The listing below holds a line with "obiectivelor turistice de" and a line with "cazarea care corespunde". Reproduce those two lines exactly, plus everything between them.

*** Opening Material to process ***

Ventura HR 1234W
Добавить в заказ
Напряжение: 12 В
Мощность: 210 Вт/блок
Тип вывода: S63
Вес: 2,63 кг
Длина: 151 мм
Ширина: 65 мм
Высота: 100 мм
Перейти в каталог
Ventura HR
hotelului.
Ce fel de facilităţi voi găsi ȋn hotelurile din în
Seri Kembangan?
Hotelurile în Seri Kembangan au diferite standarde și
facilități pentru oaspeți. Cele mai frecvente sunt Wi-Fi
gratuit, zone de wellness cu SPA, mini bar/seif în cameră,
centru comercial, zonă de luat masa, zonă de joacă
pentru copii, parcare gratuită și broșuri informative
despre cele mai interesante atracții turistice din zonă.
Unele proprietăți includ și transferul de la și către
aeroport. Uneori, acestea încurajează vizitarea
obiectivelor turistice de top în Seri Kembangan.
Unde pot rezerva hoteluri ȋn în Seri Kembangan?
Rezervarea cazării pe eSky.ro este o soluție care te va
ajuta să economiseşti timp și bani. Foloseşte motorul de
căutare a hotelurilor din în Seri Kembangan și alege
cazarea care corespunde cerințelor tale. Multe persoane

*** Closing Material to process ***
*** Opening Material to process ***

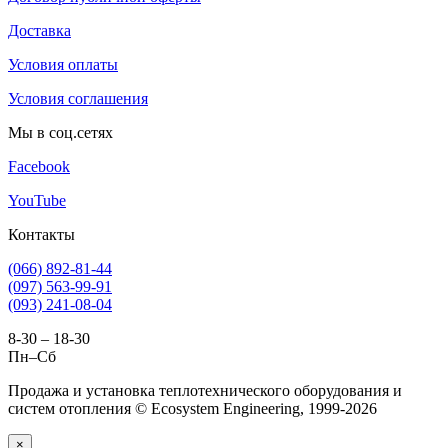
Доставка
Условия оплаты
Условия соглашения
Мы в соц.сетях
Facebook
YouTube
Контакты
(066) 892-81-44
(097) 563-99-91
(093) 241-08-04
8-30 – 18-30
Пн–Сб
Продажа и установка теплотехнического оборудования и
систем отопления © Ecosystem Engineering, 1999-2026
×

*** Closing Material to process ***

## Reply:
obiectivelor turistice de top în Seri Kembangan.
Unde pot rezerva hoteluri ȋn în Seri Kembangan?
Rezervarea cazării pe eSky.ro este o soluție care te va
ajuta să economiseşti timp și bani. Foloseşte motorul de
căutare a hotelurilor din în Seri Kembangan și alege
cazarea care corespunde cerințelor tale. Multe persoane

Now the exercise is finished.